_What you should do_. Locate the string "horizontal" in the listing below. Copy every line where it is found.

· · · · · · ·

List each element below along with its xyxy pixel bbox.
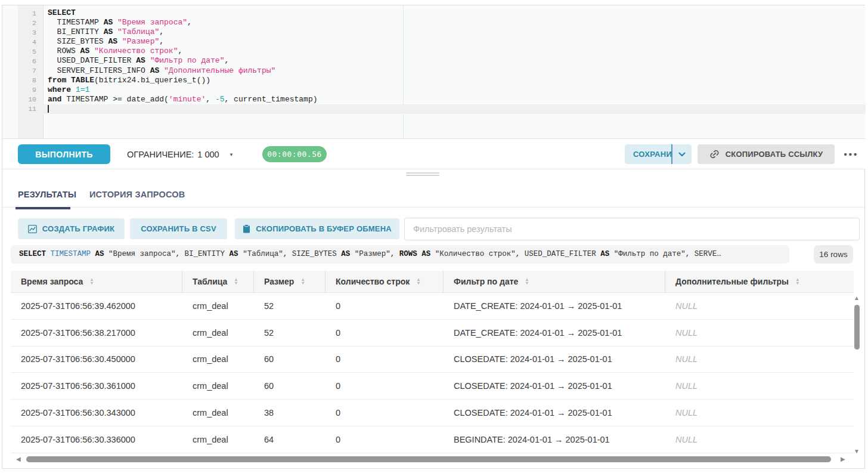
limit-dropdown[interactable]: ОГРАНИЧЕНИЕ: 1 000 ▾ — [127, 139, 232, 169]
sql-editor[interactable]: 1SELECT2 TIMESTAMP AS "Время запроса",3 … — [2, 5, 866, 139]
editor-line[interactable]: 1SELECT — [18, 8, 866, 18]
summary-sql: SELECT TIMESTAMP AS "Время запроса", BI_… — [11, 245, 789, 264]
code-line-text: SERVER_FILTERS_INFO AS "Дополнительные ф… — [43, 66, 866, 76]
vertical-scrollbar[interactable]: ▲ ▼ — [853, 295, 861, 456]
editor-line[interactable]: 11 — [18, 104, 866, 114]
table-cell: 2025-07-31T06:56:30.450000 — [11, 347, 182, 373]
code-line-text: SELECT — [43, 8, 866, 18]
line-number: 4 — [18, 38, 43, 46]
table-cell: NULL — [665, 293, 854, 319]
table-cell: 0 — [326, 400, 444, 426]
table-cell: 2025-07-31T06:56:30.343000 — [11, 400, 182, 426]
table-cell: 2025-07-31T06:56:38.217000 — [11, 320, 182, 346]
table-cell: 38 — [254, 400, 326, 426]
table-cell: 60 — [254, 373, 326, 399]
scroll-right-icon[interactable]: ▶ — [841, 456, 845, 462]
table-cell: NULL — [665, 400, 854, 426]
editor-line[interactable]: 5 ROWS AS "Количество строк", — [18, 47, 866, 56]
table-cell: crm_deal — [182, 293, 254, 319]
table-cell: 0 — [326, 320, 444, 346]
table-cell: 2025-07-31T06:56:30.336000 — [11, 426, 182, 453]
editor-line[interactable]: 6 USED_DATE_FILTER AS "Фильтр по дате", — [18, 56, 866, 66]
sort-icon: ▲▼ — [234, 278, 238, 286]
line-number: 7 — [18, 67, 43, 75]
table-row[interactable]: 2025-07-31T06:56:39.462000crm_deal520DAT… — [11, 293, 854, 320]
line-number: 8 — [18, 76, 43, 84]
code-line-text: SIZE_BYTES AS "Размер", — [43, 37, 866, 47]
tab-results[interactable]: РЕЗУЛЬТАТЫ — [18, 181, 76, 208]
table-cell: crm_deal — [182, 373, 254, 399]
more-actions-button[interactable]: ••• — [838, 144, 864, 164]
copy-to-clipboard-label: СКОПИРОВАТЬ В БУФЕР ОБМЕНА — [256, 224, 392, 233]
panel-resize-handle[interactable] — [406, 172, 439, 177]
code-line-text: USED_DATE_FILTER AS "Фильтр по дате", — [43, 56, 866, 66]
text-cursor — [48, 105, 49, 113]
save-csv-label: СОХРАНИТЬ В CSV — [141, 224, 216, 233]
editor-line[interactable]: 8from TABLE(bitrix24.bi_queries_t()) — [18, 76, 866, 85]
vertical-scrollbar-thumb[interactable] — [854, 305, 860, 350]
code-line-text: BI_ENTITY AS "Таблица", — [43, 27, 866, 37]
copy-to-clipboard-button[interactable]: СКОПИРОВАТЬ В БУФЕР ОБМЕНА — [235, 218, 399, 239]
chevron-down-icon[interactable] — [672, 144, 692, 164]
results-table: Время запроса▲▼Таблица▲▼Размер▲▼Количест… — [11, 271, 854, 453]
bi-query-console: 1SELECT2 TIMESTAMP AS "Время запроса",3 … — [0, 0, 868, 473]
editor-line[interactable]: 10and TIMESTAMP >= date_add('minute', -5… — [18, 95, 866, 104]
row-count-badge: 16 rows — [814, 245, 853, 264]
horizontal-scrollbar[interactable]: ◀ ▶ — [11, 456, 854, 463]
tab-query-history[interactable]: ИСТОРИЯ ЗАПРОСОВ — [89, 181, 185, 208]
table-row[interactable]: 2025-07-31T06:56:30.450000crm_deal600CLO… — [11, 347, 854, 373]
filter-results-input[interactable] — [404, 218, 860, 240]
copy-link-label: СКОПИРОВАТЬ ССЫЛКУ — [726, 150, 823, 159]
line-number: 11 — [18, 105, 43, 113]
save-button-label: СОХРАНИТЬ — [625, 144, 671, 164]
create-chart-label: СОЗДАТЬ ГРАФИК — [42, 224, 114, 233]
column-header[interactable]: Таблица▲▼ — [182, 271, 254, 292]
column-header[interactable]: Фильтр по дате▲▼ — [444, 271, 665, 292]
sort-icon: ▲▼ — [89, 278, 94, 286]
execution-timer-badge: 00:00:00.56 — [262, 146, 327, 162]
table-cell: NULL — [665, 320, 854, 346]
horizontal-scrollbar-thumb[interactable] — [26, 456, 831, 462]
table-cell: CLOSEDATE: 2024-01-01 → 2025-01-01 — [444, 373, 665, 399]
code-line-text — [43, 104, 866, 114]
table-row[interactable]: 2025-07-31T06:56:30.343000crm_deal380CLO… — [11, 400, 854, 426]
limit-value: 1 000 — [197, 150, 219, 159]
table-header: Время запроса▲▼Таблица▲▼Размер▲▼Количест… — [11, 271, 854, 293]
save-csv-button[interactable]: СОХРАНИТЬ В CSV — [130, 218, 227, 239]
editor-line[interactable]: 3 BI_ENTITY AS "Таблица", — [18, 27, 866, 37]
column-header[interactable]: Размер▲▼ — [254, 271, 326, 292]
table-row[interactable]: 2025-07-31T06:56:30.336000crm_deal640BEG… — [11, 426, 854, 453]
editor-line[interactable]: 9where 1=1 — [18, 85, 866, 95]
column-header[interactable]: Дополнительные фильтры▲▼ — [665, 271, 854, 292]
column-header[interactable]: Время запроса▲▼ — [11, 271, 182, 292]
table-cell: crm_deal — [182, 347, 254, 373]
table-cell: crm_deal — [182, 426, 254, 453]
sort-icon: ▲▼ — [416, 278, 420, 286]
column-header[interactable]: Количество строк▲▼ — [326, 271, 444, 292]
table-cell: NULL — [665, 426, 854, 453]
table-cell: NULL — [665, 347, 854, 373]
editor-line[interactable]: 7 SERVER_FILTERS_INFO AS "Дополнительные… — [18, 66, 866, 76]
sort-icon: ▲▼ — [525, 278, 529, 286]
line-number: 6 — [18, 57, 43, 65]
code-line-text: from TABLE(bitrix24.bi_queries_t()) — [43, 76, 866, 85]
table-body: 2025-07-31T06:56:39.462000crm_deal520DAT… — [11, 293, 854, 453]
active-tab-underline — [16, 207, 70, 209]
chart-icon — [28, 225, 37, 233]
save-button[interactable]: СОХРАНИТЬ — [625, 144, 692, 164]
create-chart-button[interactable]: СОЗДАТЬ ГРАФИК — [18, 218, 125, 239]
copy-link-button[interactable]: СКОПИРОВАТЬ ССЫЛКУ — [698, 144, 835, 164]
tabs: РЕЗУЛЬТАТЫИСТОРИЯ ЗАПРОСОВ — [2, 181, 866, 208]
results-actions: СОЗДАТЬ ГРАФИК СОХРАНИТЬ В CSV СКОПИРОВА… — [2, 218, 866, 242]
scroll-up-icon[interactable]: ▲ — [854, 295, 860, 301]
table-row[interactable]: 2025-07-31T06:56:30.361000crm_deal600CLO… — [11, 373, 854, 400]
scroll-down-icon[interactable]: ▼ — [854, 448, 860, 455]
table-row[interactable]: 2025-07-31T06:56:38.217000crm_deal520DAT… — [11, 320, 854, 347]
link-icon — [707, 147, 721, 162]
line-number: 3 — [18, 29, 43, 36]
run-button[interactable]: ВЫПОЛНИТЬ — [18, 144, 110, 164]
editor-line[interactable]: 4 SIZE_BYTES AS "Размер", — [18, 37, 866, 47]
editor-line[interactable]: 2 TIMESTAMP AS "Время запроса", — [18, 18, 866, 27]
table-cell: NULL — [665, 373, 854, 399]
scroll-left-icon[interactable]: ◀ — [16, 456, 21, 462]
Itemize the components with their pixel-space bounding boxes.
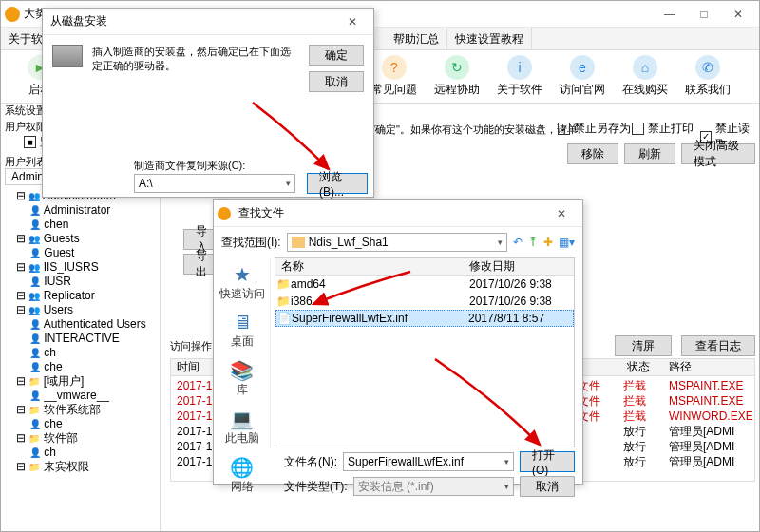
ftype-label: 文件类型(T): [284, 479, 348, 495]
tab-quick[interactable]: 快速设置教程 [447, 28, 532, 49]
range-label: 查找范围(I): [221, 235, 281, 251]
user-tree[interactable]: ⊟ 👥 Administrators👤 Administrator👤 chen⊟… [1, 187, 161, 531]
col-status: 状态 [627, 359, 669, 375]
tree-node[interactable]: ⊟ 👥 Users [3, 303, 158, 317]
src-path-select[interactable]: A:\▾ [134, 174, 295, 193]
tree-node[interactable]: 👤 ch [3, 346, 158, 360]
tree-node[interactable]: 👤 IUSR [3, 275, 158, 289]
tree-node[interactable]: 👤 chen [3, 218, 158, 232]
refresh-icon: ↻ [445, 55, 469, 80]
back-icon[interactable]: ↶ [513, 236, 522, 249]
toolbar-remote[interactable]: ↻远程协助 [434, 55, 480, 98]
minimize-button[interactable]: — [653, 4, 687, 25]
tree-node[interactable]: ⊟ 📁 [域用户] [3, 374, 158, 389]
install-msg: 插入制造商的安装盘，然后确定已在下面选定正确的驱动器。 [92, 45, 299, 92]
places-bar: ★快速访问🖥桌面📚库💻此电脑🌐网络 [214, 257, 271, 447]
check-deny-save[interactable]: ✓禁止另存为 [558, 121, 631, 137]
views-icon[interactable]: ▦▾ [559, 236, 575, 249]
open-button[interactable]: 打开(O) [520, 451, 575, 472]
fname-input[interactable]: SuperFirewallLwfEx.inf▾ [343, 452, 514, 471]
browse-title: 查找文件 [235, 205, 544, 221]
tree-node[interactable]: ⊟ 📁 软件系统部 [3, 403, 158, 417]
file-row[interactable]: 📁i3862017/10/26 9:38 [276, 293, 574, 310]
remove-button[interactable]: 移除 [567, 143, 618, 164]
clearscreen-button[interactable]: 清屏 [615, 335, 672, 356]
label-sys: 系统设置 [5, 104, 47, 118]
place-item[interactable]: ★快速访问 [219, 263, 265, 302]
home-icon: ⌂ [633, 55, 657, 80]
tree-node[interactable]: 👤 INTERACTIVE [3, 332, 158, 346]
install-close-button[interactable]: ✕ [335, 11, 370, 32]
close-adv-button[interactable]: 关闭高级模式 [681, 143, 755, 164]
disk-icon [52, 45, 83, 67]
tree-node[interactable]: 👤 Authenticated Users [3, 317, 158, 332]
chevron-down-icon: ▾ [498, 238, 503, 247]
tree-node[interactable]: ⊟ 👥 Guests [3, 232, 158, 246]
maximize-button[interactable]: □ [687, 4, 721, 25]
phone-icon: ✆ [695, 55, 720, 80]
col-path: 路径 [669, 359, 754, 375]
file-row[interactable]: 📄SuperFirewallLwfEx.inf2017/8/11 8:57 [276, 310, 574, 327]
tree-node[interactable]: 👤 Administrator [3, 203, 158, 218]
tree-node[interactable]: ⊟ 👥 Replicator [3, 289, 158, 303]
tree-node[interactable]: ⊟ 👥 IIS_IUSRS [3, 260, 158, 275]
col-name[interactable]: 名称 [276, 258, 469, 275]
tree-node[interactable]: 👤 __vmware__ [3, 389, 158, 403]
browse-close-button[interactable]: ✕ [544, 203, 579, 224]
install-title: 从磁盘安装 [47, 13, 335, 29]
src-label: 制造商文件复制来源(C): [134, 159, 245, 173]
toolbar-faq[interactable]: ?常见问题 [371, 55, 417, 98]
browse-button[interactable]: 浏览(B)... [307, 173, 368, 194]
file-row[interactable]: 📁amd642017/10/26 9:38 [276, 276, 574, 293]
browse-titlebar: 查找文件 ✕ [214, 200, 582, 227]
tree-node[interactable]: ⊟ 📁 来宾权限 [3, 460, 158, 474]
question-icon: ? [382, 55, 407, 80]
close-button[interactable]: ✕ [721, 4, 755, 25]
tree-node[interactable]: ⊟ 📁 软件部 [3, 431, 158, 446]
toolbar-buy[interactable]: ⌂在线购买 [622, 55, 668, 98]
check-deny-print[interactable]: 禁止打印 [632, 121, 694, 137]
newfolder-icon[interactable]: ✚ [543, 236, 553, 249]
browse-cancel-button[interactable]: 取消 [520, 476, 575, 497]
place-item[interactable]: 📚库 [230, 359, 254, 398]
label-ulist: 用户列表 [5, 155, 47, 169]
tree-node[interactable]: 👤 Guest [3, 246, 158, 260]
tree-node[interactable]: 👤 che [3, 360, 158, 374]
ftype-select[interactable]: 安装信息 (*.inf)▾ [353, 477, 514, 496]
toolbar-website[interactable]: e访问官网 [560, 55, 605, 98]
tree-node[interactable]: 👤 che [3, 417, 158, 431]
tree-node[interactable]: 👤 ch [3, 446, 158, 460]
info-icon: i [507, 55, 532, 80]
app-icon [218, 207, 231, 220]
place-item[interactable]: 💻此电脑 [225, 408, 259, 446]
install-cancel-button[interactable]: 取消 [309, 71, 364, 92]
folder-icon [292, 237, 305, 248]
chevron-down-icon: ▾ [286, 179, 291, 188]
hint-text: "确定"。如果你有这个功能的安装磁盘，请单 [371, 123, 578, 137]
label-perm: 用户权限 [5, 120, 47, 134]
ie-icon: e [570, 55, 595, 80]
viewlog-button[interactable]: 查看日志 [681, 335, 755, 356]
place-item[interactable]: 🌐网络 [230, 456, 254, 495]
tab-help[interactable]: 帮助汇总 [386, 28, 447, 49]
place-item[interactable]: 🖥桌面 [231, 312, 254, 350]
toolbar-contact[interactable]: ✆联系我们 [685, 55, 731, 98]
fname-label: 文件名(N): [284, 454, 337, 470]
install-dialog: 从磁盘安装 ✕ 插入制造商的安装盘，然后确定已在下面选定正确的驱动器。 确定 取… [42, 8, 374, 198]
col-date[interactable]: 修改日期 [469, 258, 574, 275]
install-ok-button[interactable]: 确定 [309, 45, 364, 66]
up-icon[interactable]: ⤒ [528, 236, 538, 249]
folder-select[interactable]: Ndis_Lwf_Sha1▾ [287, 233, 507, 252]
browse-dialog: 查找文件 ✕ 查找范围(I): Ndis_Lwf_Sha1▾ ↶ ⤒ ✚ ▦▾ … [213, 200, 583, 484]
app-icon [5, 7, 20, 22]
install-titlebar: 从磁盘安装 ✕ [43, 9, 373, 35]
toolbar-about[interactable]: i关于软件 [497, 55, 542, 98]
refresh-button[interactable]: 刷新 [624, 143, 675, 164]
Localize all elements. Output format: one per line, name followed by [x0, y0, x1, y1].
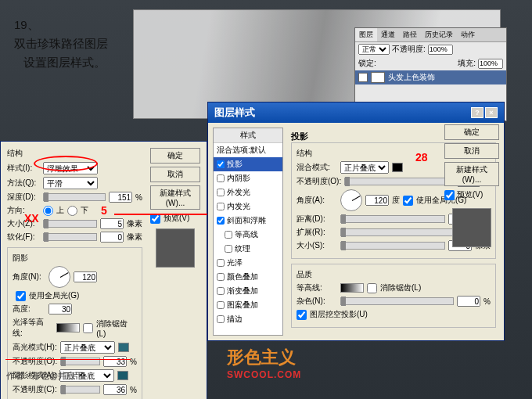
style-item-stroke[interactable]: 描边 — [214, 312, 282, 326]
dialog-title: 图层样式 — [214, 106, 255, 120]
opacity-input[interactable] — [428, 45, 453, 55]
angle-dial[interactable] — [340, 189, 362, 211]
ok-button[interactable]: 确定 — [150, 148, 200, 164]
gloss-contour[interactable] — [56, 323, 80, 332]
red-underline — [5, 359, 131, 360]
shadow-color-chip[interactable] — [392, 163, 403, 172]
cancel-button[interactable]: 取消 — [444, 143, 499, 159]
layer-style-dialog-shadow: 图层样式 ? × 样式 混合选项:默认 投影 内阴影 外发光 内发光 斜面和浮雕… — [207, 102, 505, 341]
help-icon[interactable]: ? — [471, 107, 483, 118]
lock-label: 锁定: — [358, 58, 376, 69]
tutorial-line-2: 设置图层样式。 — [14, 53, 108, 72]
size-slider[interactable] — [340, 242, 445, 250]
style-item-color-ov[interactable]: 颜色叠加 — [214, 270, 282, 284]
preview-swatch — [452, 208, 491, 247]
blend-label: 混合模式: — [297, 162, 337, 173]
knockout-check[interactable] — [297, 310, 307, 320]
tab-layers[interactable]: 图层 — [355, 28, 377, 41]
depth-label: 深度(D): — [7, 192, 40, 203]
dir-down-radio[interactable] — [67, 206, 77, 216]
opacity-slider[interactable] — [344, 178, 454, 185]
blend-mode-select[interactable]: 正常 — [358, 44, 390, 55]
bevel-style-select[interactable]: 浮雕效果 — [43, 162, 98, 174]
size-input[interactable] — [100, 218, 124, 229]
style-item-outer-glow[interactable]: 外发光 — [214, 185, 282, 200]
close-icon[interactable]: × — [485, 107, 498, 118]
layer-row[interactable]: 头发上色装饰 — [355, 70, 506, 84]
soften-slider[interactable] — [43, 233, 97, 241]
watermark-en: SWCOOL.COM — [227, 369, 301, 380]
layer-style-dialog-bevel: 结构 样式(I):浮雕效果 方法(Q):平滑 深度(D):% 方向:上下 大小(… — [0, 141, 207, 399]
style-item-drop-shadow[interactable]: 投影 — [214, 157, 282, 171]
author-credit: 作者：形色@井底下 — [6, 370, 84, 382]
dialog-titlebar[interactable]: 图层样式 ? × — [208, 102, 504, 123]
dialog-buttons: 确定 取消 新建样式(W)... 预览(V) — [444, 124, 499, 252]
fill-input[interactable] — [478, 59, 503, 69]
tab-channels[interactable]: 通道 — [377, 28, 399, 41]
style-item-inner-glow[interactable]: 内发光 — [214, 200, 282, 214]
angle-input[interactable] — [74, 271, 97, 282]
global-light-check[interactable] — [16, 291, 26, 301]
cancel-button[interactable]: 取消 — [150, 167, 200, 182]
struct-label: 结构 — [7, 148, 142, 159]
eye-icon[interactable] — [358, 73, 368, 82]
blend-options-item[interactable]: 混合选项:默认 — [214, 143, 282, 157]
altitude-label: 高度: — [13, 304, 45, 315]
global-light-check[interactable] — [403, 196, 413, 206]
style-item-inner-shadow[interactable]: 内阴影 — [214, 171, 282, 185]
hl-mode-select[interactable]: 正片叠底 — [60, 341, 115, 354]
depth-slider[interactable] — [43, 193, 106, 201]
op1-input[interactable] — [103, 356, 127, 367]
distance-label: 距离(D): — [297, 214, 337, 225]
distance-slider[interactable] — [340, 215, 445, 223]
style-item-pattern-ov[interactable]: 图案叠加 — [214, 298, 282, 312]
style-item-bevel[interactable]: 斜面和浮雕 — [214, 214, 282, 228]
angle-dial[interactable] — [49, 266, 70, 288]
op2-slider[interactable] — [60, 386, 100, 394]
hl-color-chip[interactable] — [118, 343, 129, 352]
tab-paths[interactable]: 路径 — [399, 28, 421, 41]
bevel-method-select[interactable]: 平滑 — [43, 177, 98, 189]
sh-color-chip[interactable] — [117, 371, 128, 380]
quality-label: 品质 — [297, 269, 491, 280]
soften-input[interactable] — [100, 232, 124, 243]
soften-label: 软化(F): — [7, 232, 40, 243]
preview-swatch — [156, 228, 195, 268]
angle-input[interactable] — [365, 195, 389, 206]
blend-mode-select[interactable]: 正片叠底 — [340, 161, 389, 174]
tab-actions[interactable]: 动作 — [457, 28, 479, 41]
dir-up-radio[interactable] — [43, 206, 53, 216]
preview-check[interactable] — [444, 190, 455, 200]
new-style-button[interactable]: 新建样式(W)... — [150, 185, 200, 210]
red-28-text: 28 — [415, 151, 428, 164]
spread-label: 扩展(R): — [297, 227, 337, 238]
op1-label: 不透明度(O): — [13, 356, 57, 367]
style-item-texture[interactable]: 纹理 — [214, 242, 282, 256]
contour-picker[interactable] — [340, 283, 364, 293]
style-item-grad-ov[interactable]: 渐变叠加 — [214, 284, 282, 298]
new-style-button[interactable]: 新建样式(W)... — [444, 162, 499, 186]
shading-label: 阴影 — [13, 253, 137, 264]
layer-thumb — [371, 72, 385, 83]
noise-slider[interactable] — [340, 297, 454, 305]
opacity-label: 不透明度(O): — [297, 176, 341, 187]
contour-label: 等高线: — [297, 282, 337, 293]
op2-label: 不透明度(C): — [13, 384, 57, 395]
spread-slider[interactable] — [340, 228, 454, 236]
tab-history[interactable]: 历史记录 — [421, 28, 457, 41]
opacity-label: 不透明度: — [392, 44, 426, 55]
red-arrow-line — [114, 214, 208, 215]
style-item-satin[interactable]: 光泽 — [214, 256, 282, 270]
angle-label: 角度(N): — [13, 271, 45, 282]
altitude-input[interactable] — [49, 304, 72, 315]
depth-input[interactable] — [109, 192, 132, 203]
size-slider[interactable] — [43, 220, 97, 228]
step-number: 19、 — [14, 16, 108, 34]
noise-input[interactable] — [457, 296, 480, 307]
ok-button[interactable]: 确定 — [444, 124, 499, 140]
style-item-contour[interactable]: 等高线 — [214, 228, 282, 242]
antialias-check[interactable] — [83, 323, 93, 333]
red-xx-text: XX — [24, 212, 39, 225]
op2-input[interactable] — [103, 384, 127, 395]
antialias-check[interactable] — [367, 283, 377, 293]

· · · · · · ·

_Task result_.
horizontal-scrollbar[interactable]: ◀ ▶ — [11, 456, 854, 463]
horizontal-scrollbar-thumb[interactable] — [26, 456, 831, 462]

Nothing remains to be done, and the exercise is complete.